As someone who is a self proclaimed ‘Selfologist’ and lover of questions, you’d thought I’d be all over the reflections and aspirations this time of year tends to focus upon.
In fact, the very opposite can be true. With the constant bombardment of big picture demands, proclamations and past behaviour analysis, I can be completely overwhelmed.
It’s not to say I haven’t enjoyed choosing how I want to feel, picking out a theme, word or colour for the year ahead, but that’s only when I’m actually able to hear my own inner voice respond.
Sometimes she just won’t answer on demand. No matter how long or hard I stare into my belly button, or breathe in and out deeply, I’m met with a stubborn silence.
A silence that can often be tinged with a sense of sadness. Upset I’ve tried to push too hard. You see the amount of effort you put in does not equate to the amount of enlightenment you may get out. This can leave me in a funk. The more frustrated I get, the more she withdraws.
That’s the best case scenario, the worst is that she lets the other voices take over, consumed with making the effort, she starts putting on a ‘stage school esque’ performance. She starts giving me what she thinks I ‘should’ want to hear.
Now, before you just write me off as the lady that hears voices and talks about herself in the annoying third person, or assume that I was asked to perform one too many times as a child ( you’d probably be right on that one ) I’ve witnessed this in my work life as well.
Often when I’m interviewing, the candidate can answer a question off the cuff with such ease and honesty, that even they seem blown away with the clarity and fluidity of their response. It feels right to them.
Other times, all I get is the standard stock answer that they think I want to hear. In fact, sometimes no amount of probing can get underneath the superficial and although it’s not wrong, it isn’t exactly right for either of us.
So if forced, I just end up with a list of goals that won’t mean anything to me if achieved ( highly unlikely if not given the right motivation behind them) and a bunch of generic observations, that although true: must make more time for … don’t have the insight or internal shift that makes the real difference to making that change.
That can be hard.
At a time when many are declaring their purpose, goals and focus you can feel even more adrift, a feeling that can disconnect you. I have at times felt at fault somehow, lost, alone and unable to see.
The one thing that brings me back to myself when I feel this kind of overwhelm is mindfulness.
This was the game changer for me. To focus wholly on the moment I am in. To be in that moment, in the steps of my life , not its past or future. Living in the right now, not in the promise of the destination.
Mindfulness allows me to use all of my senses, not to over think or struggle. To be aware of myself and fully present.

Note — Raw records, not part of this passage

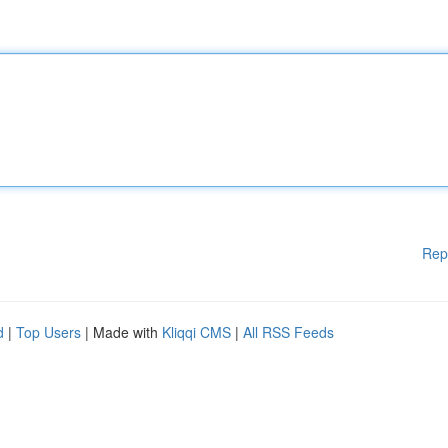
Rep
d
|
Top Users
| Made with
Kliqqi CMS
|
All RSS Feeds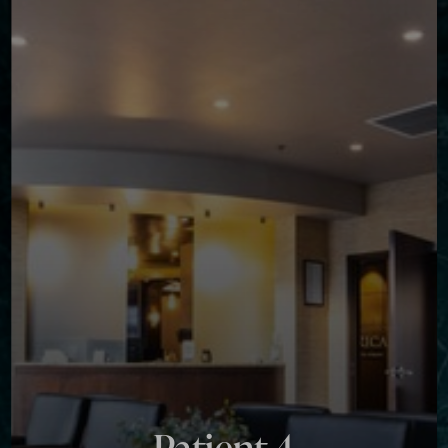
Contrast Mode
Highlight Links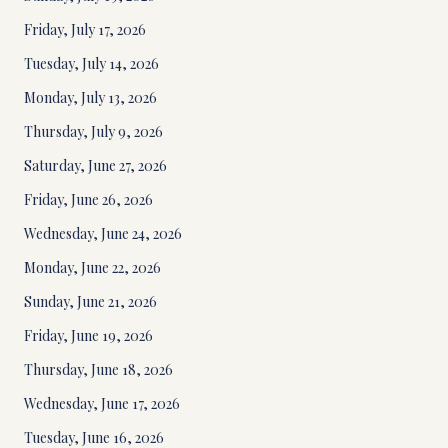
Friday, July 17, 2026
Tuesday, July 14, 2026
Monday, July 13, 2026
Thursday, July 9, 2026
Saturday, June 27, 2026
Friday, June 26, 2026
Wednesday, June 24, 2026
Monday, June 22, 2026
Sunday, June 21, 2026
Friday, June 19, 2026
Thursday, June 18, 2026
Wednesday, June 17, 2026
Tuesday, June 16, 2026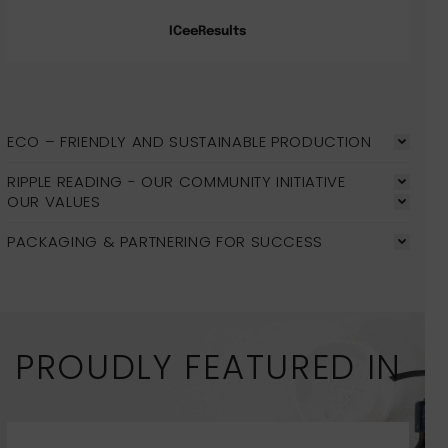
ICeeResults
ECO – FRIENDLY AND SUSTAINABLE PRODUCTION
RIPPLE READING - OUR COMMUNITY INITIATIVE
OUR VALUES
PACKAGING & PARTNERING FOR SUCCESS
PROUDLY FEATURED IN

This isn’t an instructional post on the mindful practice and there is a wealth of information out there, however, if you’re feeling stressed or anxious over the holiday season you could try either of my favourite simple mindful exercises:
1. Everyday ritual.
Take something you do every day, like brushing your teeth, I use making a cup go tea, and become super aware of every action. Try not to let your mind wander, but if it does, gently acknowledge without reprimand and come back to the task. Feel the weight of the cup or brush in your hand. The smells and sounds around you. Zone out the back ground noise of your thinking. Remember you are not your thoughts.
2. Mindful eating.
When we eat something we are usually only aware of the first and last bite. The rest largely ignored as we slip into auto pilot. Pay attention to the sensory experience: the texture, taste, smell, and appearance of the food, and the sounds you make whilst eating. What’s going on around you as you sit? Feel the chair beneath you and so on. You are not on a tasting test, this isn’t an evaluation of the food, but rather witnessing you within the present. Slowing down. Becoming aware, waking up to all that is.
You see I believe Maslow when he said:
“It isn’t normal to know what we want. It is a rare and difficult psychological achievement.”
An achievement that I really want to work towards and know that I’m in it for the long haul. That it’s not something I will truly ever finish and be able to hang on a wall, a question answered on demand during a particular time on the calendar, but rather a journey of moments, savoured and revealed in its steps.